We hope to demonstrate the cost-effectiveness and cost-utility of MBEGI, see an improvement in the patients' quality of life, achieve a reduction in the duration of episodes and the chronicity of non-specific low back pain, and be able to report a decrease in the social costs. If the intervention is cost-effectiveness and cost-utility, it could be applied to Primary Health Care Centres.
ISRCTN: ISRCTN58719694.
腰痛(LBP)发病率和患病率高,是最常见的就诊原因之一,导致大量病假,造成高昂的健康和社会成本。本研究旨在评估非特异性亚急性 LBP 的多学科生物心理社会教育团体干预(MBEGI)与初级保健中心常规护理相比的成本效益和成本效用分析。
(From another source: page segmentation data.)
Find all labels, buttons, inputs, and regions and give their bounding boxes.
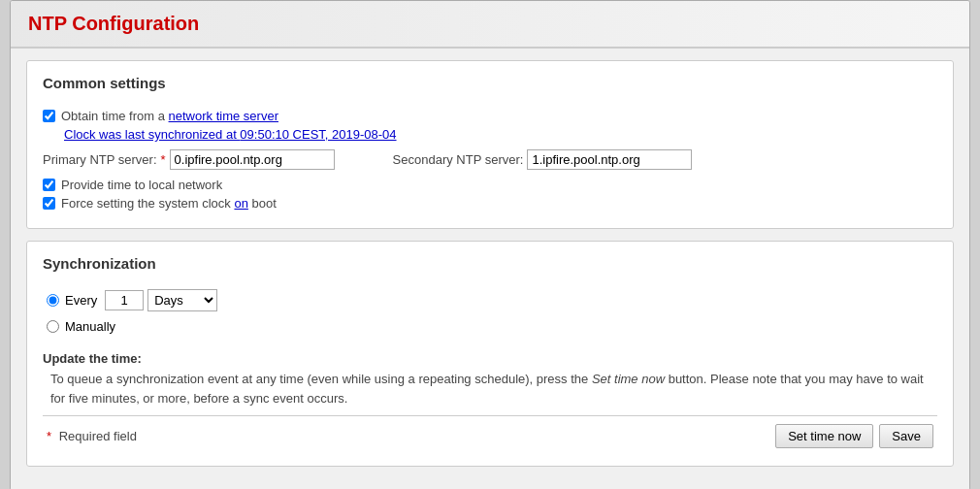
obtain-time-label: Obtain time from a network time server <box>61 109 278 123</box>
page-title: NTP Configuration <box>28 13 952 35</box>
provide-time-row: Provide time to local network <box>43 178 937 192</box>
primary-required-star: * <box>161 152 166 167</box>
update-time-title: Update the time: <box>43 351 937 366</box>
update-time-desc: To queue a synchronization event at any … <box>50 370 937 408</box>
manually-radio[interactable] <box>47 320 59 333</box>
ntp-servers-row: Primary NTP server: * Secondary NTP serv… <box>43 149 937 170</box>
force-clock-checkbox[interactable] <box>43 197 55 210</box>
secondary-ntp-input[interactable] <box>527 149 692 170</box>
days-select[interactable]: Days Hours Minutes <box>147 289 217 311</box>
required-label: Required field <box>59 429 137 443</box>
provide-time-checkbox[interactable] <box>43 179 55 191</box>
clock-sync-row: Clock was last synchronized at 09:50:10 … <box>64 127 937 142</box>
set-time-now-italic: Set time now <box>592 372 665 386</box>
every-radio[interactable] <box>47 294 59 307</box>
every-value-input[interactable] <box>105 290 144 310</box>
synchronization-title: Synchronization <box>43 255 937 277</box>
update-time-section: Update the time: To queue a synchronizat… <box>43 343 937 408</box>
save-button[interactable]: Save <box>879 424 933 448</box>
synchronization-section: Synchronization Every Days Hours Minutes… <box>26 241 954 467</box>
common-settings-title: Common settings <box>43 75 937 97</box>
every-label: Every <box>65 293 97 308</box>
common-settings-section: Common settings Obtain time from a netwo… <box>26 60 954 229</box>
primary-ntp-input[interactable] <box>170 149 335 170</box>
force-clock-row: Force setting the system clock on boot <box>43 196 937 211</box>
obtain-time-row: Obtain time from a network time server <box>43 109 937 123</box>
content-area: Common settings Obtain time from a netwo… <box>11 49 969 489</box>
set-time-now-button[interactable]: Set time now <box>775 424 873 448</box>
required-note: * Required field <box>47 429 137 443</box>
secondary-ntp-label: Secondary NTP server: <box>393 152 524 167</box>
manually-radio-row: Manually <box>47 319 937 334</box>
page-header: NTP Configuration <box>11 1 969 49</box>
provide-time-label: Provide time to local network <box>61 178 222 192</box>
force-clock-label: Force setting the system clock on boot <box>61 196 277 211</box>
primary-ntp-label: Primary NTP server: <box>43 152 157 167</box>
footer-buttons: Set time now Save <box>775 424 933 448</box>
manually-label: Manually <box>65 319 115 334</box>
obtain-time-checkbox[interactable] <box>43 110 55 122</box>
clock-sync-value: 09:50:10 CEST, 2019-08-04 <box>240 127 396 142</box>
footer-row: * Required field Set time now Save <box>43 415 937 452</box>
main-container: NTP Configuration Common settings Obtain… <box>10 0 970 489</box>
required-star: * <box>47 429 51 443</box>
every-radio-row: Every Days Hours Minutes <box>47 289 937 311</box>
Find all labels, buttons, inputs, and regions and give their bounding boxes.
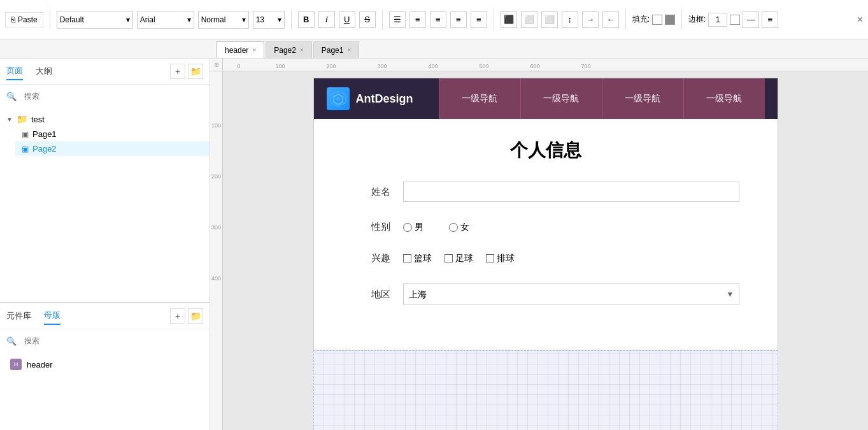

方法/设计:本研究设计是比较 MBEGI 与非特异性亚急性 LBP 的常规护理的成本效益和成本效用分析。两种干预措施的效果和成本的测量将从在 38 个加泰罗尼亚初级保健中心进行的一项多中心随机对照临床试验中获得,共招募 932 名 18-65 岁的非特异性亚急性 LBP 患者。有效性测量指标包括:药物治疗、工作病假(%和天数)、Roland Morris 残疾、McGill 疼痛强度、恐惧回避信念(FAB)和 Goldberg 问卷。效用测量将从 SF-12 中计算得出。分析将从社会角度进行。时间范围为 3 个月(转为慢性 LBP)和 12 个月(长期评估结果)。结果评估将采用盲法,并遵循意向治疗原则。
我们希望证明 MBEGI 的成本效益和成本效用,看到患者生活质量的提高,减少发作的持续时间和非特异性腰痛的慢性化,并能够报告社会成本的降低。如果干预措施具有成本效益和成本效用,则可以将其应用于初级保健中心。
ISRCTN:ISRCTN58719694。